- _TASK OBJECTIVE_: Repeat the records exactly, minus the pictures.

Stored data entries
▬▬▬

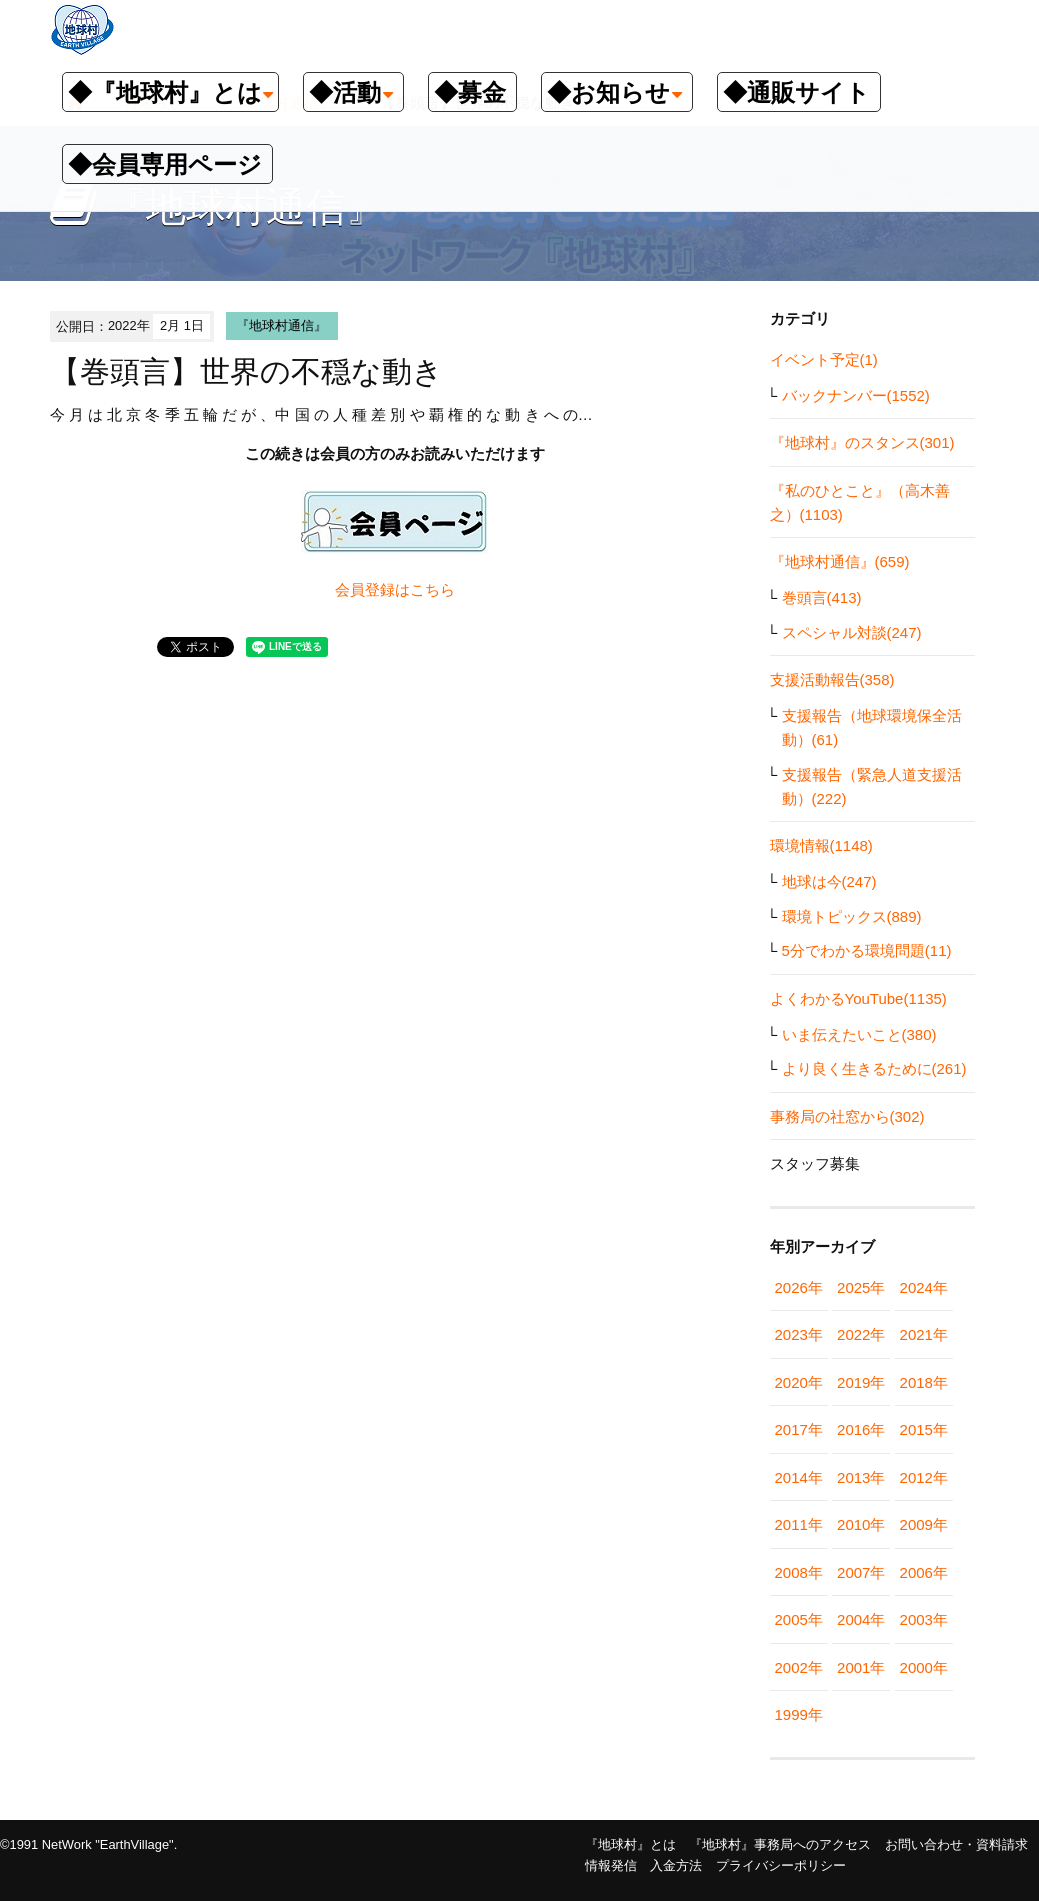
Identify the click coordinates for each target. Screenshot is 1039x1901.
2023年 (799, 1334)
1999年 (799, 1714)
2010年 (861, 1524)
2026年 (799, 1287)
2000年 (924, 1667)
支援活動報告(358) (832, 679)
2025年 (861, 1287)
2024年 (924, 1287)
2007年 (861, 1572)
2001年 (861, 1667)
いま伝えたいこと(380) (859, 1034)
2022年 (861, 1334)
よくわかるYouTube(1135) (858, 998)
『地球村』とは (630, 1844)
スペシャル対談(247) (852, 632)
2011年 (799, 1524)
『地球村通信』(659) (840, 561)
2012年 (924, 1477)
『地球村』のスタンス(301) (862, 442)
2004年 (861, 1619)
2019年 (861, 1382)
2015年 (924, 1429)
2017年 (799, 1429)
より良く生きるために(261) (874, 1068)
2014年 (799, 1477)
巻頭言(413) (822, 597)
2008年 (799, 1572)
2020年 (799, 1382)
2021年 (924, 1334)
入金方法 (676, 1865)
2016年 (861, 1429)
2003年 (924, 1619)
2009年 (924, 1524)
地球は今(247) (829, 881)
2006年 (924, 1572)
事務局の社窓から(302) (847, 1116)
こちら (432, 589)
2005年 (799, 1619)
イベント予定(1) (824, 359)
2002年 (799, 1667)
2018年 (924, 1382)
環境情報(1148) (821, 845)
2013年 (861, 1477)
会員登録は (372, 589)
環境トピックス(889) (852, 916)
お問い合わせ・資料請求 (956, 1844)
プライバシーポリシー (781, 1865)
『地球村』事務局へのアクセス (780, 1844)
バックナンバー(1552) (856, 395)
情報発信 (611, 1865)
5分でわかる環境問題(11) (867, 950)
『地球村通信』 (281, 325)
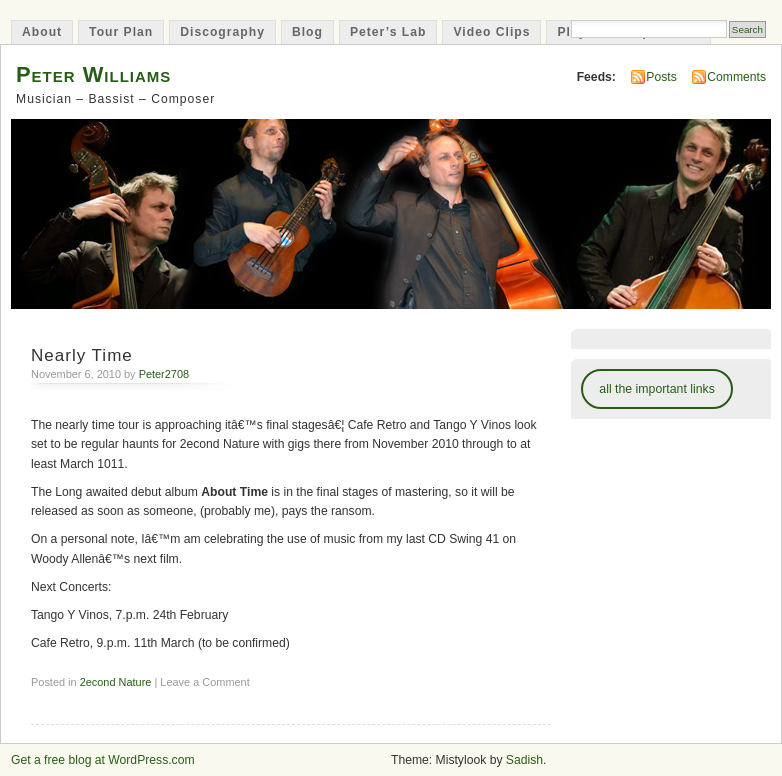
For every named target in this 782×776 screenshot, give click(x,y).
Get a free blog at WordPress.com (103, 760)
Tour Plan (121, 32)
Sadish (524, 760)
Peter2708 (164, 374)
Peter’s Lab (388, 32)
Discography (222, 32)
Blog (307, 32)
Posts (661, 77)
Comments (736, 77)
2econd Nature (116, 682)
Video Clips (491, 32)
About (42, 32)
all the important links (657, 389)
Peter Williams (93, 74)
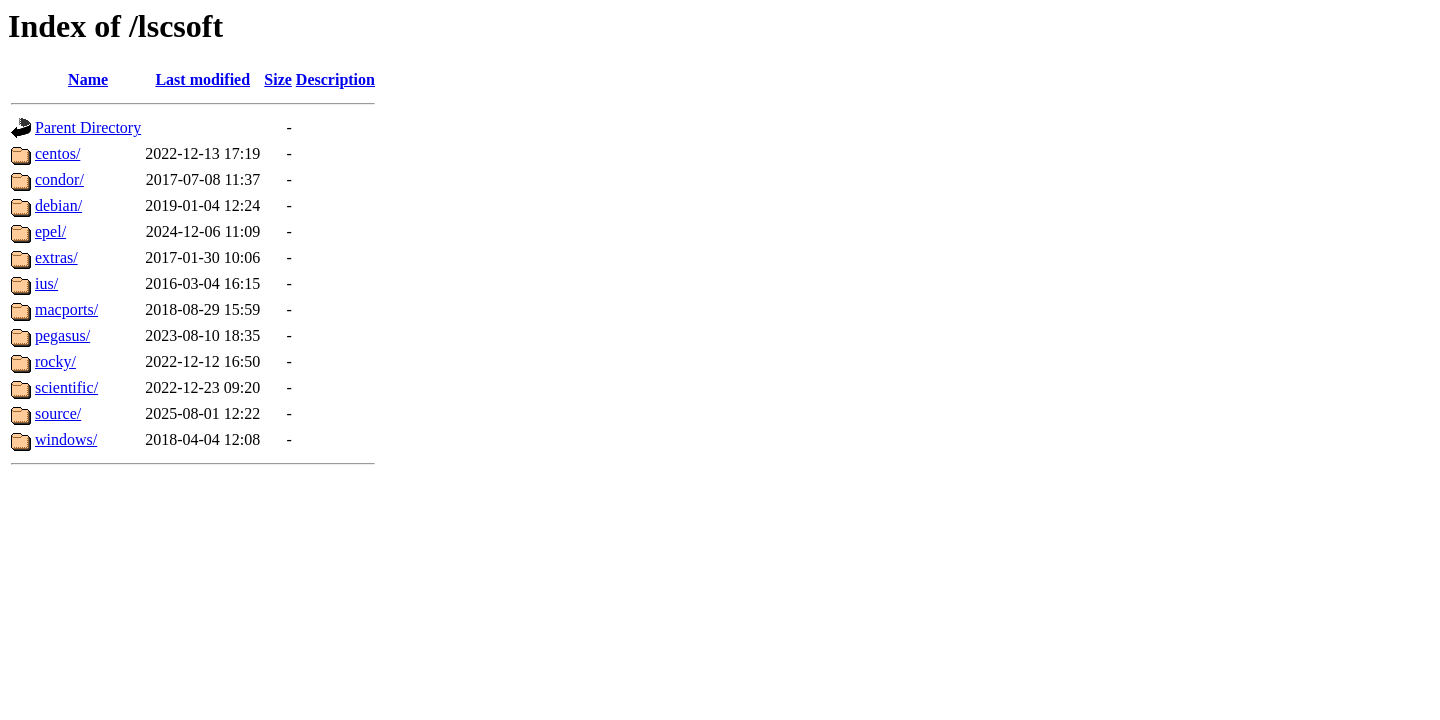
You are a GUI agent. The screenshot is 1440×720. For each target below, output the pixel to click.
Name (88, 79)
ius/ (46, 283)
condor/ (59, 179)
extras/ (56, 257)
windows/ (66, 439)
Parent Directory (88, 127)
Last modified (202, 79)
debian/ (58, 205)
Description (335, 79)
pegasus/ (62, 335)
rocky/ (55, 361)
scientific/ (66, 387)
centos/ (57, 153)
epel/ (50, 231)
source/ (58, 413)
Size (278, 79)
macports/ (66, 309)
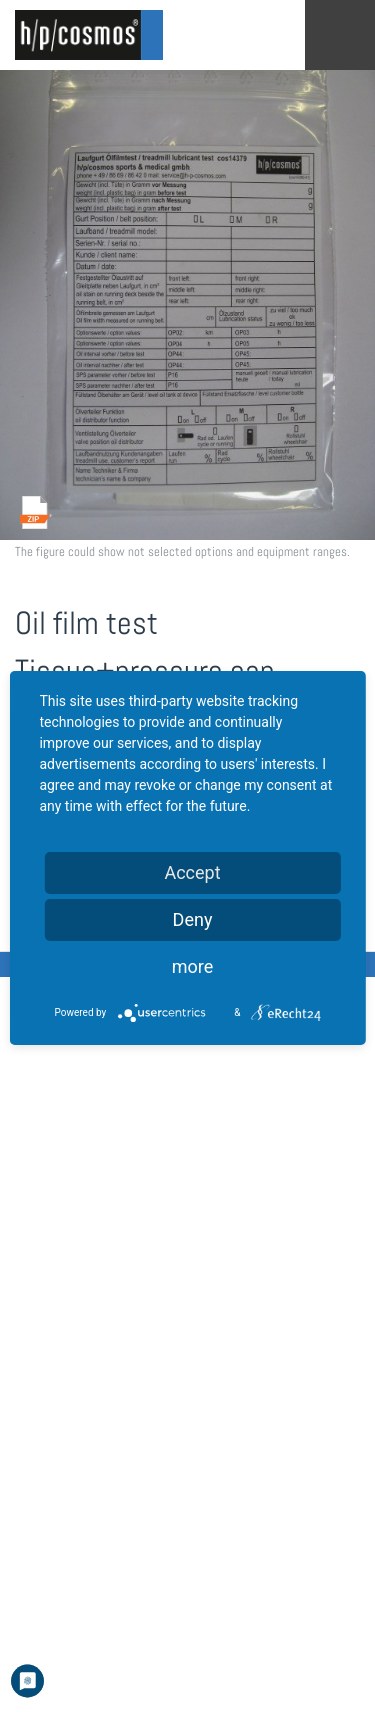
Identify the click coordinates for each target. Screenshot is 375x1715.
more (193, 966)
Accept (192, 872)
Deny (193, 919)
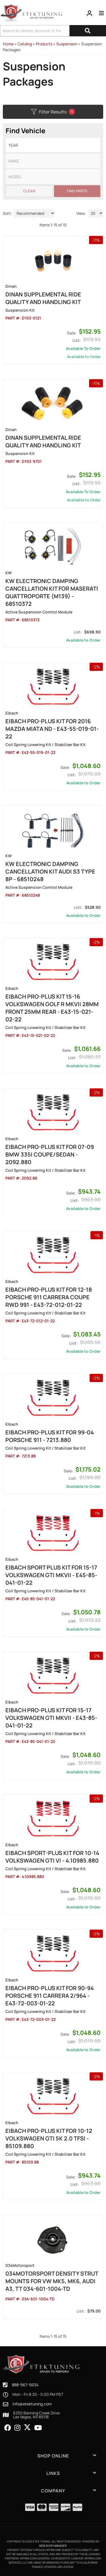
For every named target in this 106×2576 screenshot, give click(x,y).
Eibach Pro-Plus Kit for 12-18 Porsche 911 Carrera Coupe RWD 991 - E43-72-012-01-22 (48, 1297)
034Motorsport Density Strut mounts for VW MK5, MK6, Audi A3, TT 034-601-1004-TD (51, 2281)
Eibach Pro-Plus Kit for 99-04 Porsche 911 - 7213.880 (49, 1436)
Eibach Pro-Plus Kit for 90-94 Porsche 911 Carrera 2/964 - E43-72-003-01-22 (49, 1995)
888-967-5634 (25, 2384)
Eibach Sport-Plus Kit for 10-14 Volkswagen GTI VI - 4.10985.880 (52, 1856)
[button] (53, 2455)
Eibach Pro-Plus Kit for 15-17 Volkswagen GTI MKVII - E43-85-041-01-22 (51, 1717)
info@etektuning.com (32, 2404)
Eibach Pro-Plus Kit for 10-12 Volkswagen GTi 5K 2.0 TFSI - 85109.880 (48, 2138)
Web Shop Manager (52, 2546)
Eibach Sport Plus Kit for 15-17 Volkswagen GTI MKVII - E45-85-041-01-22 (51, 1575)
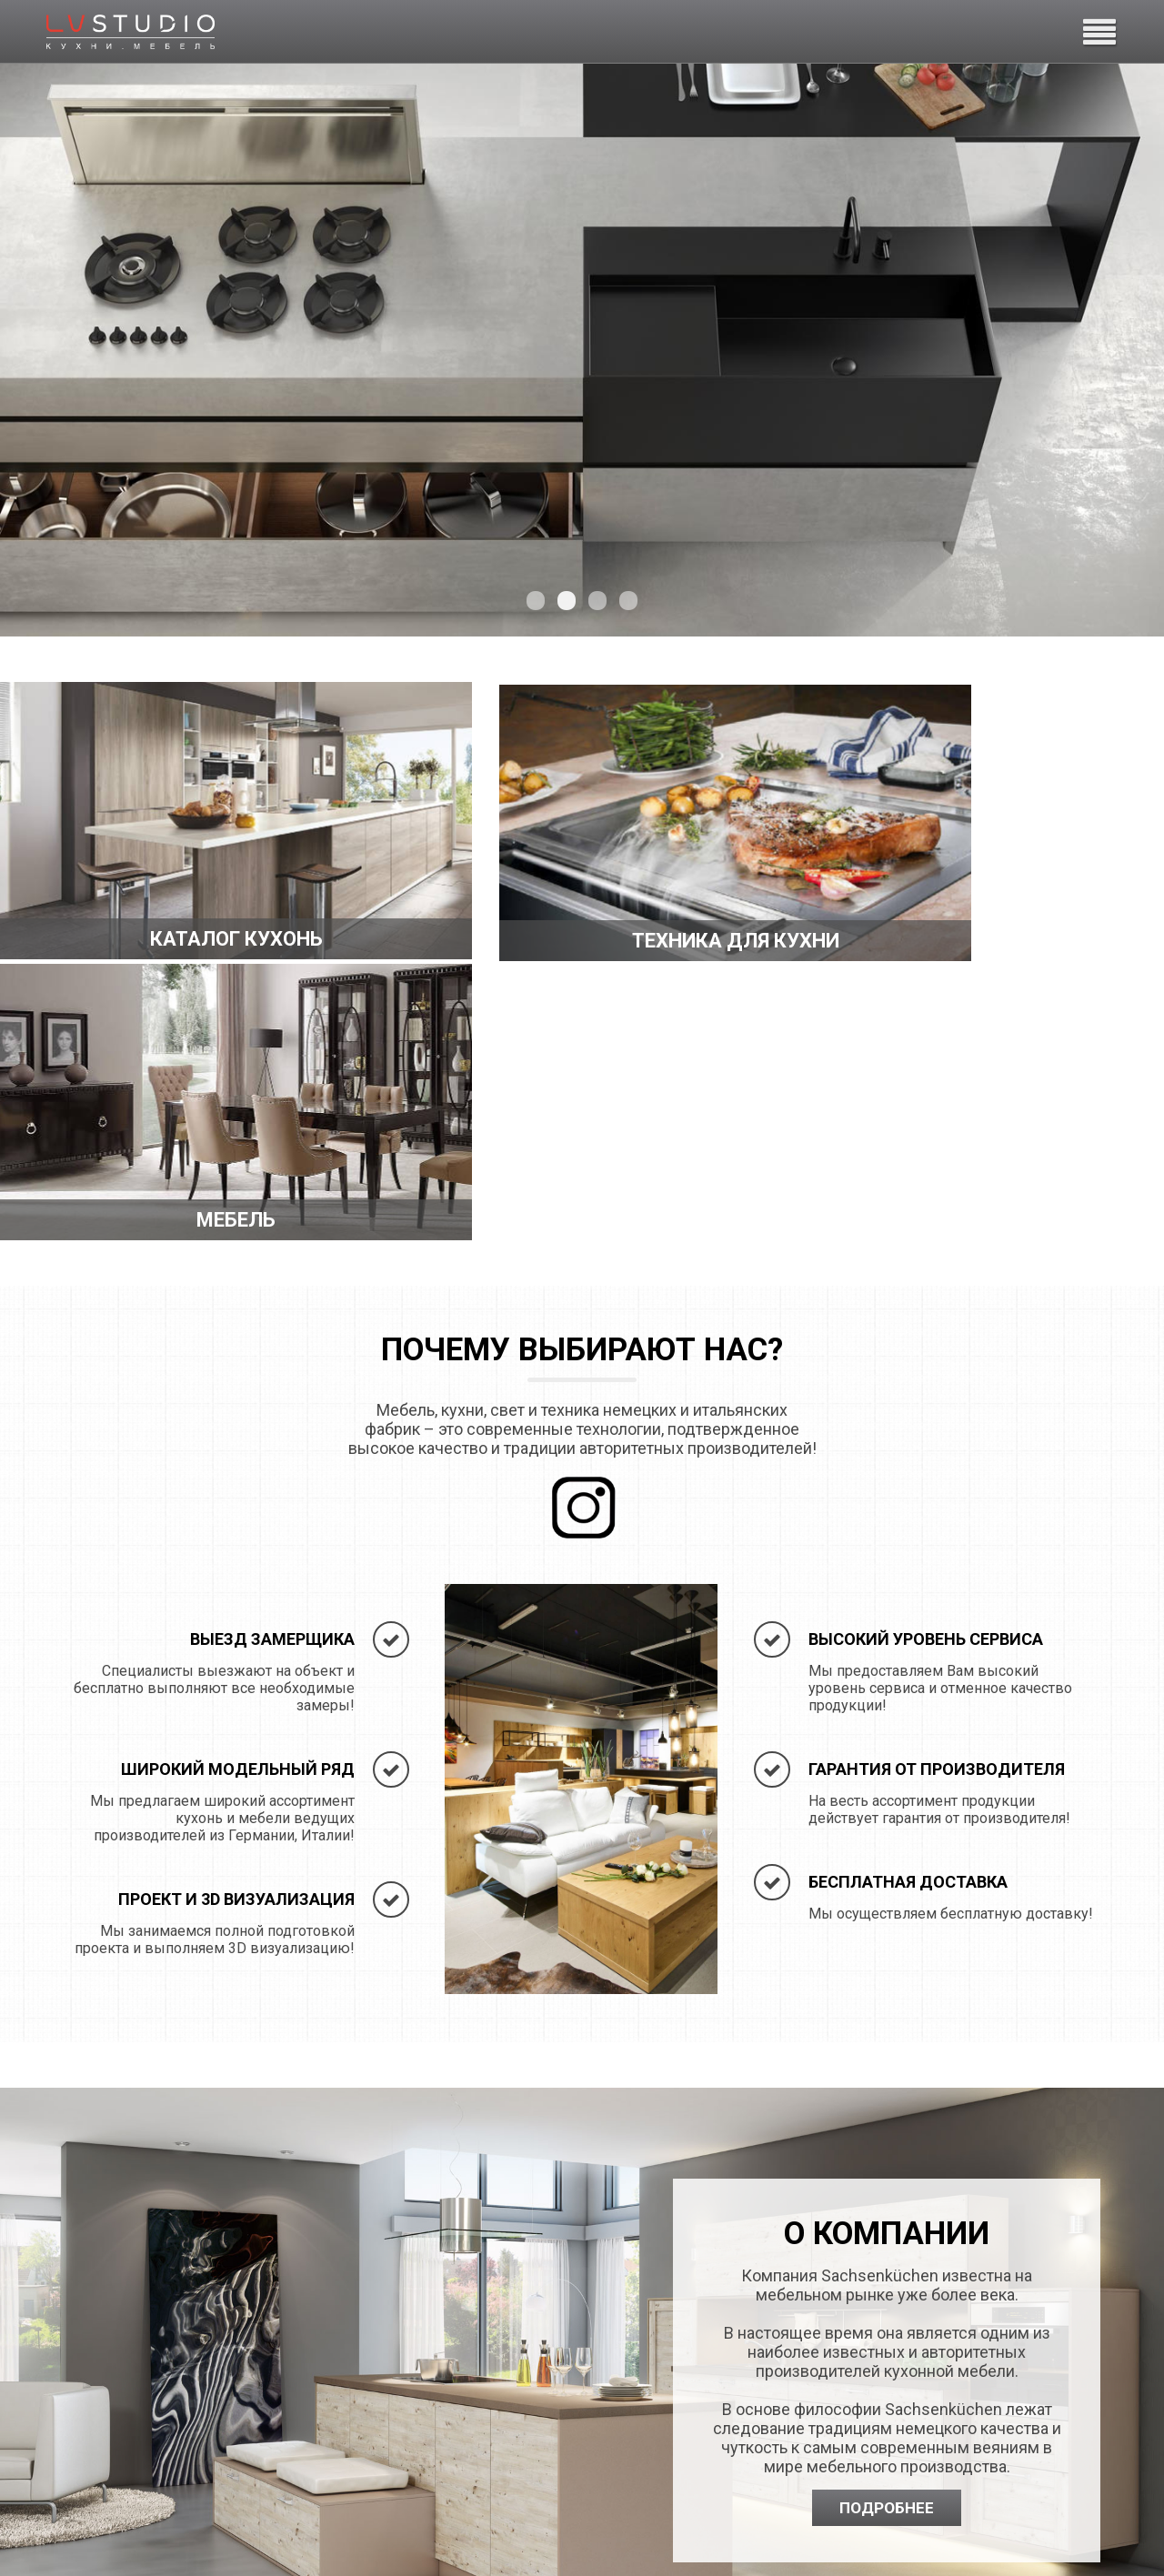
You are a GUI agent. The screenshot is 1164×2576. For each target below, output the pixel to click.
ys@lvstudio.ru (696, 2473)
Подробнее (887, 2240)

▬▬▬

- _RESPONSE_:
Identify the click coordinates for each target. Screenshot is 1039x1901.
2023年 (799, 1334)
1999年 (799, 1714)
2010年 (861, 1524)
2026年 (799, 1287)
2000年 (924, 1667)
支援活動報告(358) (832, 679)
2025年 (861, 1287)
2024年 (924, 1287)
2007年 (861, 1572)
2001年 (861, 1667)
いま伝えたいこと(380) (859, 1034)
2022年 (861, 1334)
よくわかるYouTube(1135) (858, 998)
『地球村』とは (630, 1844)
スペシャル対談(247) (852, 632)
2011年 (799, 1524)
『地球村通信』(659) (840, 561)
2012年 (924, 1477)
『地球村』のスタンス(301) (862, 442)
2004年 (861, 1619)
2019年 (861, 1382)
2015年 (924, 1429)
2017年 (799, 1429)
より良く生きるために(261) (874, 1068)
2014年 (799, 1477)
巻頭言(413) (822, 597)
2008年 (799, 1572)
2020年 (799, 1382)
2021年 (924, 1334)
入金方法 (676, 1865)
2016年 (861, 1429)
2003年 (924, 1619)
2009年 (924, 1524)
地球は今(247) (829, 881)
2006年 (924, 1572)
事務局の社窓から(302) (847, 1116)
こちら (432, 589)
2005年 (799, 1619)
イベント予定(1) (824, 359)
2002年 (799, 1667)
2018年 (924, 1382)
環境情報(1148) (821, 845)
2013年 (861, 1477)
会員登録は (372, 589)
環境トピックス(889) (852, 916)
お問い合わせ・資料請求 (956, 1844)
プライバシーポリシー (781, 1865)
『地球村』事務局へのアクセス (780, 1844)
バックナンバー(1552) (856, 395)
情報発信 (611, 1865)
5分でわかる環境問題(11) (867, 950)
『地球村通信』 (281, 325)
For every named target in this 782×776 screenshot, give click(x,y).
Get a free blog at WordPress.com (103, 760)
Tour Plan (121, 32)
Sadish (524, 760)
Peter2708 (164, 374)
Peter’s Lab (388, 32)
Discography (222, 32)
Blog (307, 32)
Posts (661, 77)
Comments (736, 77)
2econd Nature (116, 682)
Video Clips (491, 32)
About (42, 32)
all the important links (657, 389)
Peter Williams (93, 74)
You are a GUI agent. The screenshot is 1440×720. For each target below, output the pixel to click.
Name (88, 79)
ius/ (46, 283)
condor/ (59, 179)
extras/ (56, 257)
windows/ (66, 439)
Parent Directory (88, 127)
Last modified (202, 79)
debian/ (58, 205)
Description (335, 79)
pegasus/ (62, 335)
rocky/ (55, 361)
scientific/ (66, 387)
centos/ (57, 153)
epel/ (50, 231)
source/ (58, 413)
Size (278, 79)
macports/ (66, 309)
Identify the click coordinates for each target. Screenshot is 375x1715.
more (193, 966)
Accept (192, 872)
Deny (193, 919)
For every named target in this 106×2576 screenshot, give click(x,y).
Eibach Pro-Plus Kit for 12-18 Porsche 911 Carrera Coupe RWD 991 - E43-72-012-01-22 (48, 1297)
034Motorsport Density Strut mounts for VW MK5, MK6, Audi A3, TT 034-601-1004-TD (51, 2281)
Eibach Pro-Plus Kit for 99-04 Porsche 911 - 7213.880 (49, 1436)
Eibach Pro-Plus Kit for 90-94 Porsche 911 Carrera 2/964 - E43-72-003-01-22 (49, 1995)
888-967-5634 (25, 2384)
Eibach Sport-Plus Kit for 10-14 Volkswagen GTI VI - 4.10985.880 (52, 1856)
[button] (53, 2455)
Eibach Pro-Plus Kit for 15-17 Volkswagen GTI MKVII - E43-85-041-01-22 (51, 1717)
info@etektuning.com (32, 2404)
Eibach Pro-Plus Kit for 10-12 Volkswagen GTi 5K 2.0 TFSI - 85109.880 (48, 2138)
Web Shop Manager (52, 2546)
Eibach Sport Plus Kit for 15-17 Volkswagen GTI MKVII - E45-85-041-01-22 (51, 1575)
You are a GUI agent. The screenshot is 1164×2576. For each target below, output the pixel to click.
ys@lvstudio.ru (696, 2473)
Подробнее (887, 2240)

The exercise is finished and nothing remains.